Material provided Start Marker

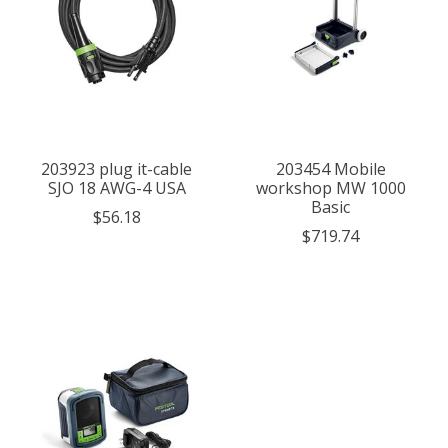
203923 plug it-cable
203454 Mobile
SJO 18 AWG-4 USA
workshop MW 1000
Basic
$56.18
$719.74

Material provided End Marker

_What to produce_
A faithful copy of all the records is required, with the pictures left out.

_Answer box_
203923 plug it-cable
203454 Mobile
SJO 18 AWG-4 USA
workshop MW 1000
Basic
$56.18
$719.74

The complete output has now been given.